→ Data listing:
○ ○ ○

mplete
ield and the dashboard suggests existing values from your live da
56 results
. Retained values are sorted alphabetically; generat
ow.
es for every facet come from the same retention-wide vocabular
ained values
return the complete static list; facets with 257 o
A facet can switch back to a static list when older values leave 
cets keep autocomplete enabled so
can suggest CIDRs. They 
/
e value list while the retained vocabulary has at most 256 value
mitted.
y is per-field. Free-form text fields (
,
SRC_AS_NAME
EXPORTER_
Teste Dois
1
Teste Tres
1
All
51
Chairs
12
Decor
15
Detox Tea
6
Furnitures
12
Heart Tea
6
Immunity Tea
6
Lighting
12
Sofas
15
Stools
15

○ ○ ○

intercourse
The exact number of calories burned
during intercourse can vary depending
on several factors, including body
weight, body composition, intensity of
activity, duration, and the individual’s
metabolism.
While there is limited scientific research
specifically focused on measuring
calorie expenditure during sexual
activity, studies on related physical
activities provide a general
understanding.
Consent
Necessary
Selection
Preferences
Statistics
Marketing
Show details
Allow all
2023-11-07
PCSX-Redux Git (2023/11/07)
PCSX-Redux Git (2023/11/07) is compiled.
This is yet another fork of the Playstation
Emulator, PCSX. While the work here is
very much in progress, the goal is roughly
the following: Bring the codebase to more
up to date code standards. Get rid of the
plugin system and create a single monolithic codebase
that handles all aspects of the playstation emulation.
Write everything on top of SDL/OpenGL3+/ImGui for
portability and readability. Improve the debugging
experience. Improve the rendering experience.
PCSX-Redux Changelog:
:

○ ○ ○

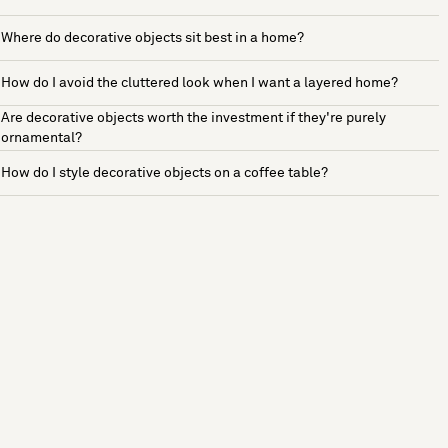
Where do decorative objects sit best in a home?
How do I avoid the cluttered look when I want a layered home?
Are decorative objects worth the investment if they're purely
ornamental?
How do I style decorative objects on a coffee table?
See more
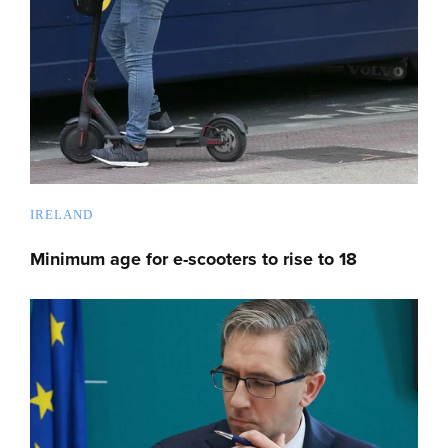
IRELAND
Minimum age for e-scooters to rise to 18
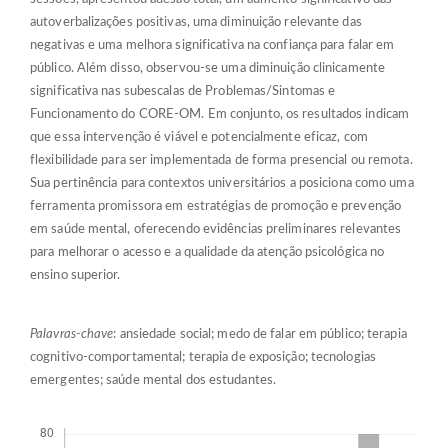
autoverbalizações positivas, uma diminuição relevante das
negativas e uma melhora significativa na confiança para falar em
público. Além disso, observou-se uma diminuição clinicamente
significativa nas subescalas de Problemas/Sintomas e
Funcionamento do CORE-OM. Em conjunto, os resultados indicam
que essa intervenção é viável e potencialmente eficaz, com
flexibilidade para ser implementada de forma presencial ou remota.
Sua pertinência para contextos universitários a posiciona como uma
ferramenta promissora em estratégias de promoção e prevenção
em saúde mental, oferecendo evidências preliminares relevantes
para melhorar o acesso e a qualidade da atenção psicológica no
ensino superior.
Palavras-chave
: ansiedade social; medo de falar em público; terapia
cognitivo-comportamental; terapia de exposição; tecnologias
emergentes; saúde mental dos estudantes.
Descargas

○ ○ ○

→ What is needed:
When you find a line in the records that contains the word "Improve", copy it.

→ Solution to this task:
portability and readability. Improve the debugging
experience. Improve the rendering experience.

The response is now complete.